[Data supplied — start]
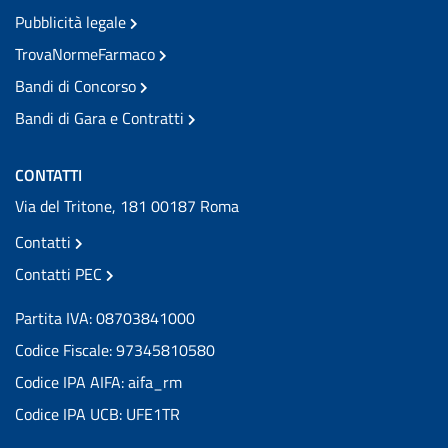
Pubblicità legale
TrovaNormeFarmaco
Bandi di Concorso
Bandi di Gara e Contratti
CONTATTI
Via del Tritone, 181 00187 Roma
Contatti
Contatti PEC
Partita IVA: 08703841000
Codice Fiscale: 97345810580
Codice IPA AIFA: aifa_rm
Codice IPA UCB: UFE1TR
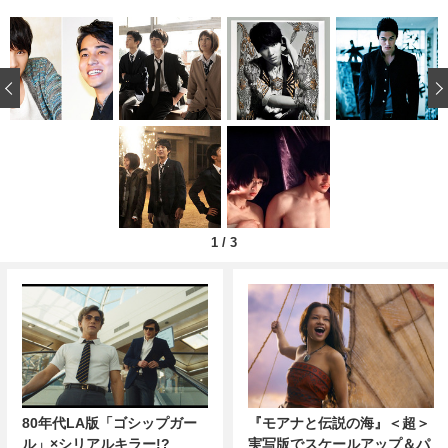
‹
1
/
3
80年代LA版「ゴシップガー
『モアナと伝説の海』＜超＞
ル」×シリアルキラー!?
実写版でスケールアップ＆パ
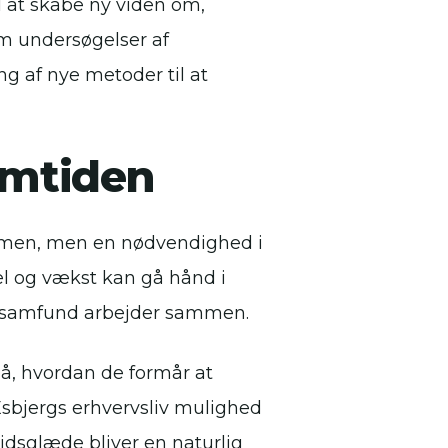
l at skabe ny viden om,
em undersøgelser af
g af nye metoder til at
emtiden
omen, men en nødvendighed i
sel og vækst kan gå hånd i
kalsamfund arbejder sammen.
på, hvordan de formår at
sbjergs erhvervsliv mulighed
ejdsglæde bliver en naturlig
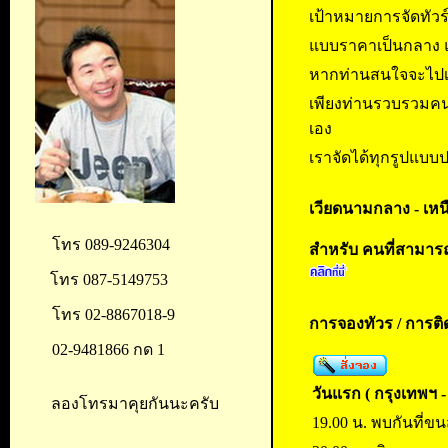
เป้าหมายการจัดทัวร์
แบบราคาเป็นกลาง แ
หากท่านสนใจจะไปเท
เพียงท่านรวบรวมคนมา
เอง
เราจัดได้ทุกรูปแบบป
เวียดนามกลาง - เหนื
โทร 089-9246304
สำหรับ คนที่สามารถ
โทร 087-5149753
โทร 02-8867018-9
การจองทัวร /
การติด
02-9481866 กด 1
วันแรก ( กรุงเทพฯ 
ลองโทรมาคุยกันนะครับ
19.00 น. พบกันที่ข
[Data supplied — finish]
Brief: Write out every entry again word for word, without any of the pictures.

Solution to this task:
Pubblicità legale
TrovaNormeFarmaco
Bandi di Concorso
Bandi di Gara e Contratti
CONTATTI
Via del Tritone, 181 00187 Roma
Contatti
Contatti PEC
Partita IVA: 08703841000
Codice Fiscale: 97345810580
Codice IPA AIFA: aifa_rm
Codice IPA UCB: UFE1TR
‹
1
/
3
80年代LA版「ゴシップガー
『モアナと伝説の海』＜超＞
ル」×シリアルキラー!?
実写版でスケールアップ＆パ
l at skabe ny viden om,
em undersøgelser af
g af nye metoder til at
emtiden
omen, men en nødvendighed i
sel og vækst kan gå hånd i
kalsamfund arbejder sammen.
på, hvordan de formår at
sbjergs erhvervsliv mulighed
ejdsglæde bliver en naturlig
เป้าหมายการจัดทัวร์
แบบราคาเป็นกลาง แ
หากท่านสนใจจะไปเท
เพียงท่านรวบรวมคนมา
เอง
เราจัดได้ทุกรูปแบบป
เวียดนามกลาง - เหนื
โทร 089-9246304
สำหรับ คนที่สามารถ
โทร 087-5149753
โทร 02-8867018-9
การจองทัวร /
การติด
02-9481866 กด 1
วันแรก ( กรุงเทพฯ 
ลองโทรมาคุยกันนะครับ
19.00 น. พบกันที่ข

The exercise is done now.